For women diagnosed with the localized form of breast cancer, ductal carcinoma in situ (DCIS), a new study in The Lancet Oncology finds that treatment with radiotherapy and tamoxifen after surgery significantly reduces the development of the invasive disease and cuts the likelihood of local cancer resurgence. Survival following standard treatments after breast-conserving surgery (local excision), which include radiotherapy and hormone therapy, is about 98 percent, but there is a higher risk of the local recurrence of a new cancer emerging in the contralateral breast.

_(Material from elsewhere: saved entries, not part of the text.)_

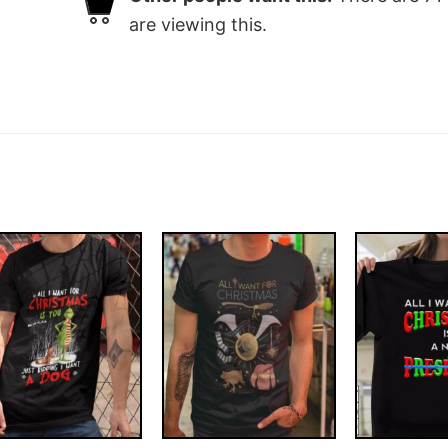
are viewing this.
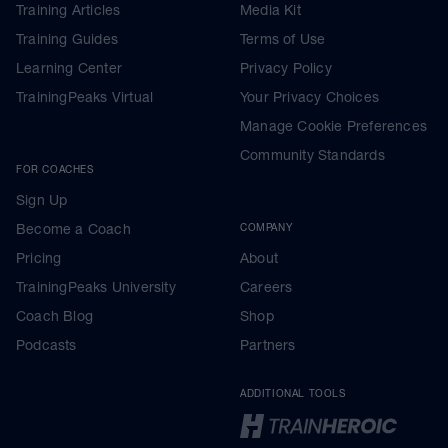
Training Articles
Media Kit
Training Guides
Terms of Use
Learning Center
Privacy Policy
TrainingPeaks Virtual
Your Privacy Choices
Manage Cookie Preferences
Community Standards
FOR COACHES
Sign Up
Become a Coach
COMPANY
Pricing
About
TrainingPeaks University
Careers
Coach Blog
Shop
Podcasts
Partners
ADDITIONAL TOOLS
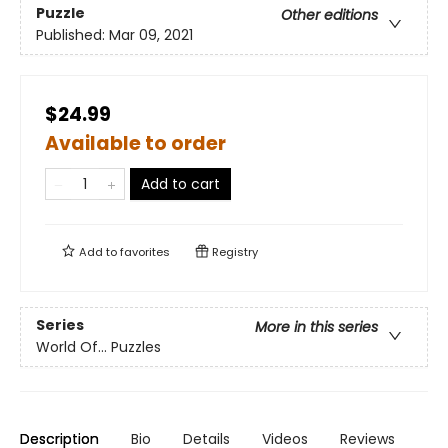
Puzzle
Other editions
Published:
Mar 09, 2021
$24.99
Available to order
Add to cart
Add to
favorites
Registry
Series
More in this series
World Of... Puzzles
Description
Bio
Details
Videos
Reviews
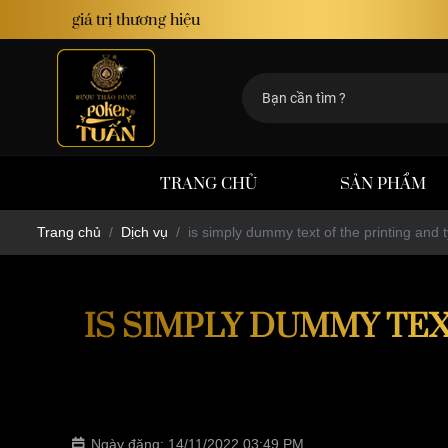
định giá trị thương hiệu
TRANG CHỦ
SẢN PHẨM
Trang chủ
Dịch vụ
is simply dummy text of the printing and t
IS SIMPLY DUMMY TEX
Ngày đăng: 14/11/2022 03:49 PM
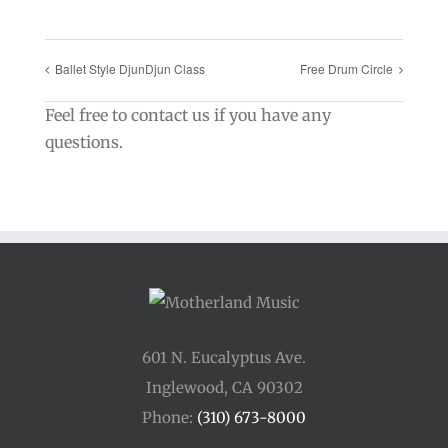
Ballet Style DjunDjun Class
Free Drum Circle
Feel free to contact us if you have any
questions.
601 N. Eucalyptus Ave.
Inglewood, CA 90302
Phone:
(310) 673-8000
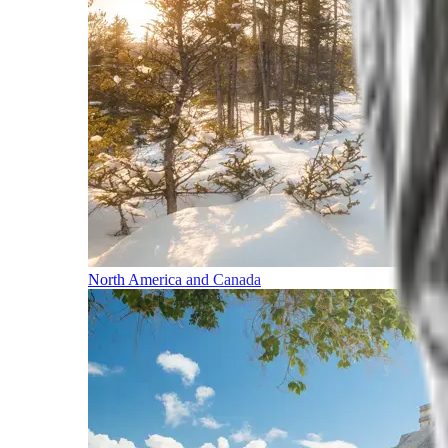
North America and Canada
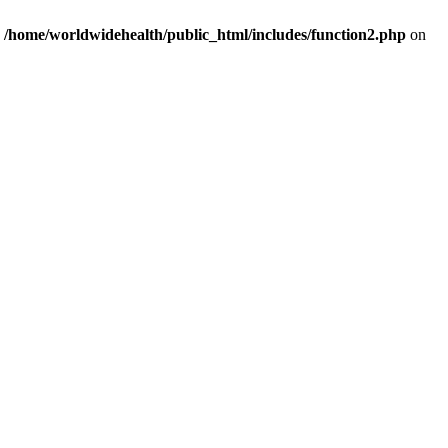
n
/home/worldwidehealth/public_html/includes/function2.php
on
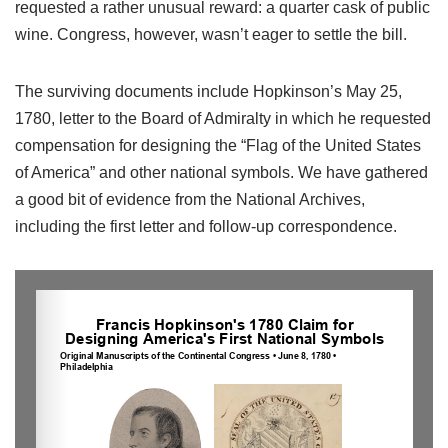
requested a rather unusual reward: a quarter cask of public
wine. Congress, however, wasn’t eager to settle the bill.
The surviving documents include Hopkinson’s May 25,
1780, letter to the Board of Admiralty in which he requested
compensation for designing the “Flag of the United States
of America” and other national symbols. We have gathered
a good bit of evidence from the National Archives,
including the first letter and follow-up correspondence.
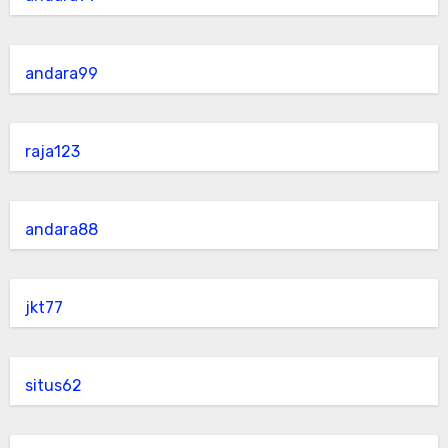
andara99
raja123
andara88
jkt77
situs62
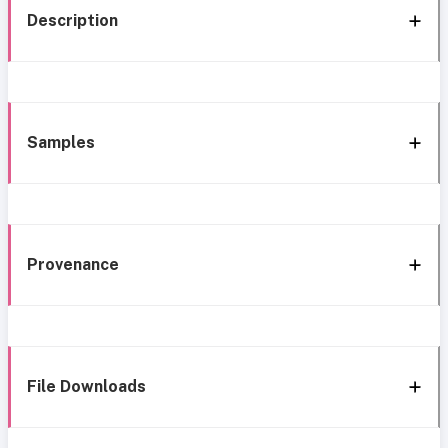
Description
Samples
Provenance
File Downloads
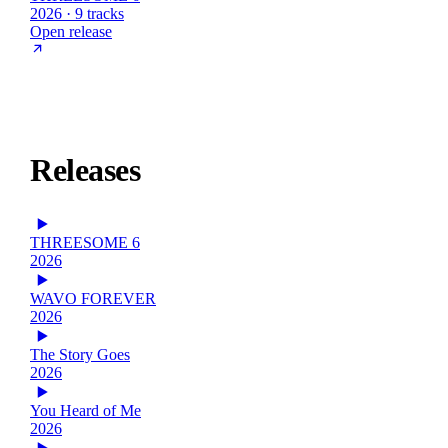
2026 · 9 tracks
Open release
Releases
THREESOME 6
2026
WAVO FOREVER
2026
The Story Goes
2026
You Heard of Me
2026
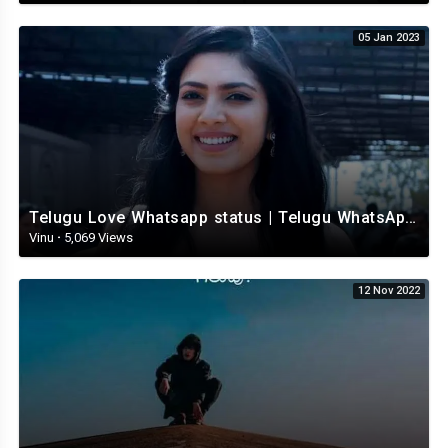
05 Jan 2023
Telugu Love Whatsapp status | Telugu WhatsApp Status | Telugu WhatsApp status video
Vinu
·
5,069 Views
12 Nov 2022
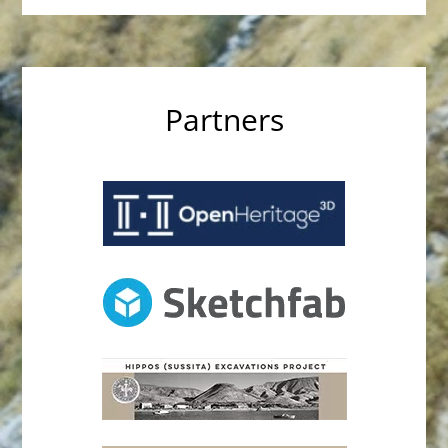
Partners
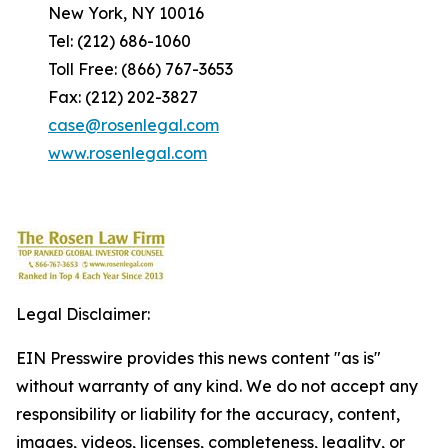
New York, NY 10016
Tel: (212) 686-1060
Toll Free: (866) 767-3653
Fax: (212) 202-3827
case@rosenlegal.com
www.rosenlegal.com
Legal Disclaimer:
EIN Presswire provides this news content "as is"
without warranty of any kind. We do not accept any
responsibility or liability for the accuracy, content,
images, videos, licenses, completeness, legality, or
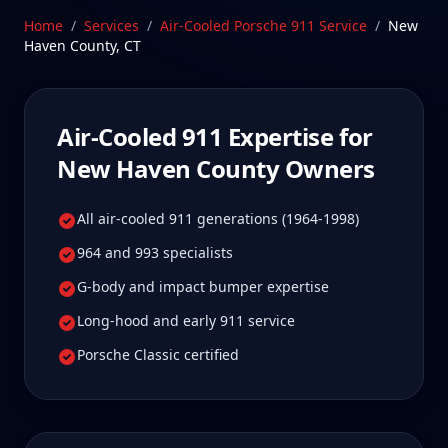
Porsches the way they were built to be maintained.
Home
/
Services
/
Air-Cooled Porsche 911
Service
/
New
Our Stratford, CT facility is 10-25 min from New
Haven County
,
CT
Haven County, Connecticut—a drive New Haven
County Air-Cooled 911 owners tell us is well worth it
for true specialist care.
Air-Cooled 911
Expertise for
Schedule Service
New Haven County
Owners
All air-cooled 911 generations (1964-1998)
964 and 993 specialists
G-body and impact bumper expertise
Long-hood and early 911 service
Porsche Classic certified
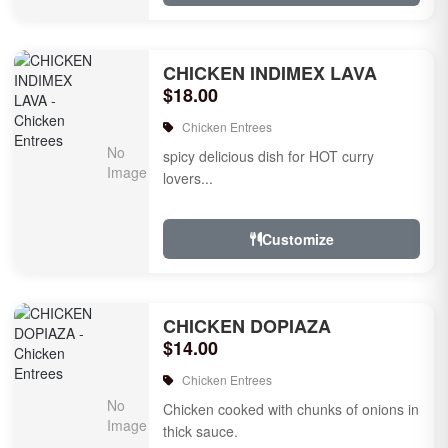
CHICKEN INDIMEX LAVA
$18.00
Chicken Entrees
spicy delicious dish for HOT curry
lovers...
Customize
CHICKEN DOPIAZA
$14.00
Chicken Entrees
Chicken cooked with chunks of onions in
thick sauce.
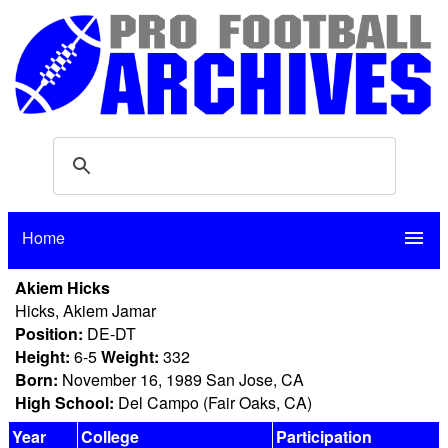
Home
menu
Akiem Hicks
Hicks, Akiem Jamar
Position:
DE-DT
Height:
6-5
Weight:
332
Born:
November 16, 1989 San Jose, CA
High School:
Del Campo (Fair Oaks, CA)
Year
College
Participation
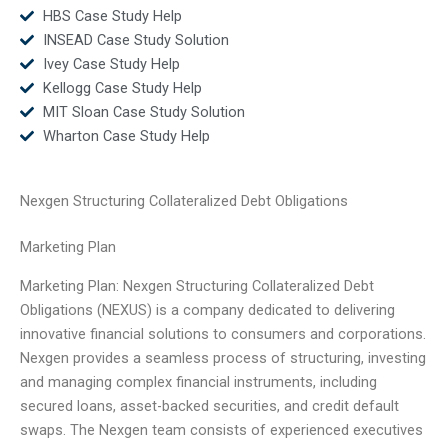
HBS Case Study Help
INSEAD Case Study Solution
Ivey Case Study Help
Kellogg Case Study Help
MIT Sloan Case Study Solution
Wharton Case Study Help
Nexgen Structuring Collateralized Debt Obligations
Marketing Plan
Marketing Plan: Nexgen Structuring Collateralized Debt
Obligations (NEXUS) is a company dedicated to delivering
innovative financial solutions to consumers and corporations.
Nexgen provides a seamless process of structuring, investing
and managing complex financial instruments, including
secured loans, asset-backed securities, and credit default
swaps. The Nexgen team consists of experienced executives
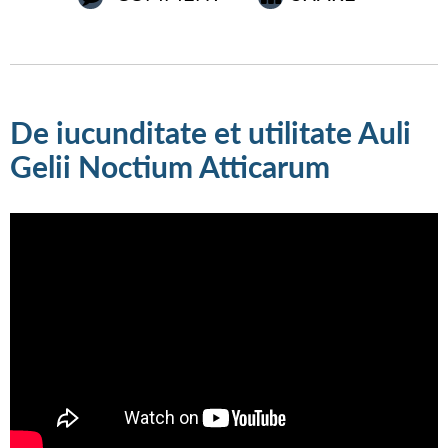
De iucunditate et utilitate Auli
Gelii Noctium Atticarum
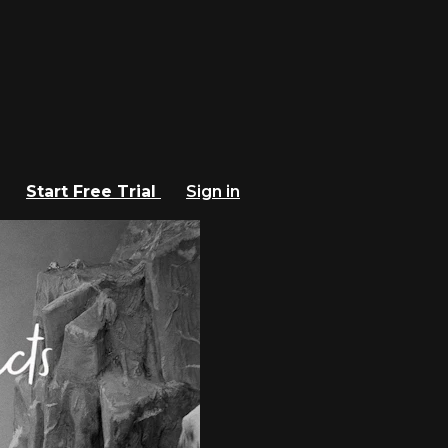
Start Free Trial
Sign in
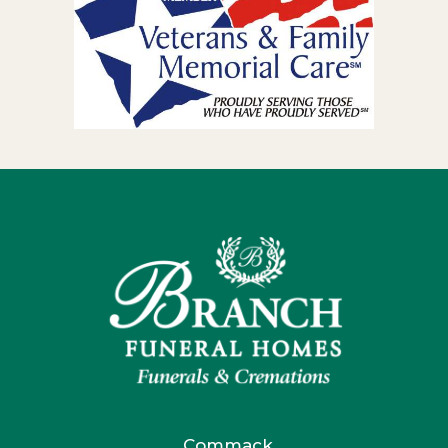
Commack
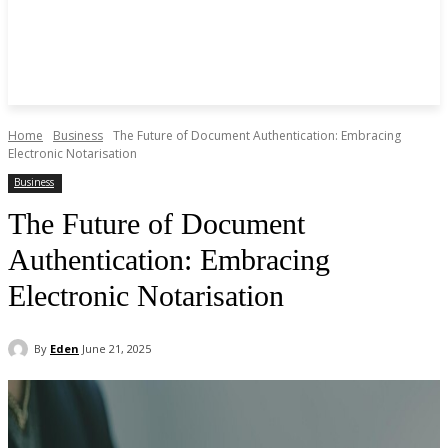
Home
Business
The Future of Document Authentication: Embracing
Electronic Notarisation
Business
The Future of Document
Authentication: Embracing
Electronic Notarisation
By
Eden
June 21, 2025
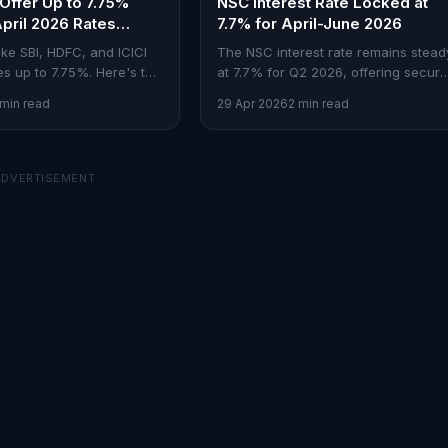
Offer Up to 7.75%
NSC Interest Rate Locked at
April 2026 Rates
7.7% for April-June 2026
d
ike SBI, HDFC, and ICICI
The NSC interest rate remains stead
es up to 7.75%. Here's the
at 7.7% for Q2 2026, offering secure
comparison.
returns amid market volatility.
 min read
29 Apr 2026
2 min read
ADVERTISEMENT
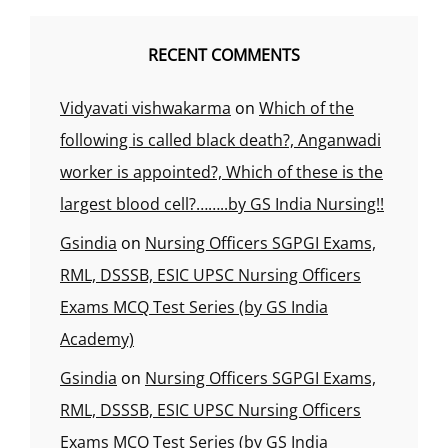
RECENT COMMENTS
Vidyavati vishwakarma
on
Which of the
following is called black death?, Anganwadi
worker is appointed?, Which of these is the
largest blood cell?……..by GS India Nursing!!
Gsindia
on
Nursing Officers SGPGI Exams,
RML, DSSSB, ESIC UPSC Nursing Officers
Exams MCQ Test Series (by GS India
Academy)
Gsindia
on
Nursing Officers SGPGI Exams,
RML, DSSSB, ESIC UPSC Nursing Officers
Exams MCQ Test Series (by GS India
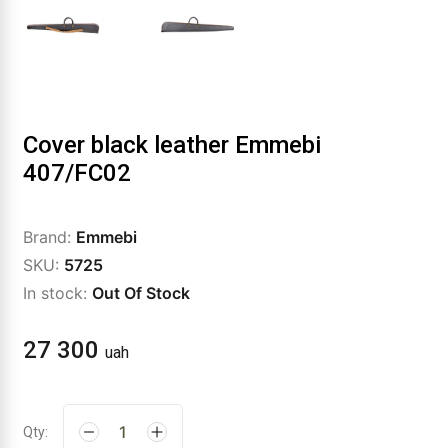
Cover black leather Emmebi
407/FC02
Brand:
Emmebi
SKU:
5725
In stock:
Out Of Stock
27 300
uah
Qty:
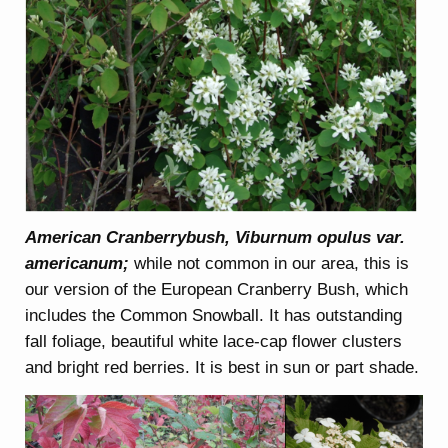
American Cranberrybush, Viburnum opulus var.
americanum;
while not common in our area, this is
our version of the European Cranberry Bush, which
includes the Common Snowball. It has outstanding
fall foliage, beautiful white lace-cap flower clusters
and bright red berries. It is best in sun or part shade.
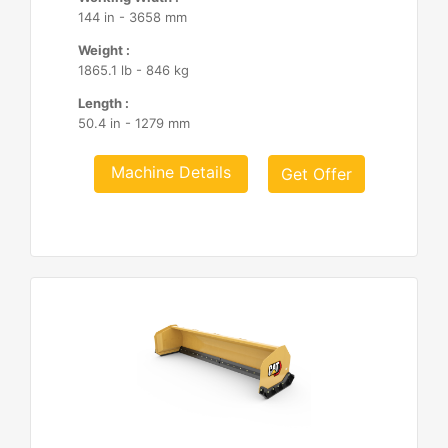
144 in - 3658 mm
Weight :
1865.1 lb - 846 kg
Length :
50.4 in - 1279 mm
Machine Details
Get Offer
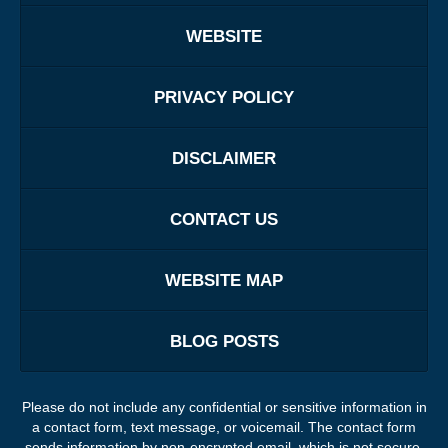
WEBSITE
PRIVACY POLICY
DISCLAIMER
CONTACT US
WEBSITE MAP
BLOG POSTS
Please do not include any confidential or sensitive information in
a contact form, text message, or voicemail. The contact form
sends information by non-encrypted email, which is not secure.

In a study of 1,701 women from the U.K., Australia and New Zealand between 1990 and 1998, researchers found that after surgery, radiotherapy reduced the relative risk of new invasive cancer in the same breast by nearly 70 percent during the course of almost 13 years of follow-up. Local radiotherapy also diminished the chance of recurrent DCIS in the same breast by over 60 percent, although no beneficial effect was seen on cancer risk in the opposite breast. In addition, tamoxifen treatment lowered the relative risk of cancer recurrence in the same breast by 30 percent while decreasing the risk of new cancer in the contralateral breast by over 65 percent.
ACSH's Dr. Elizabeth Whelan reminds us that DCIS can also be referred to as stage 0 breast cancer, and it is often considered a risk factor for invasive cancer. Overall, DCIS cases represent about 20 to 25 percent of screen-detected breast cancers.
“Even though surgery is required in patients with DCIS, it is a fairly minor surgery called a lesionectomy, which is less invasive than a lumpectomy,” adds ACSH's Dr. Gilbert Ross.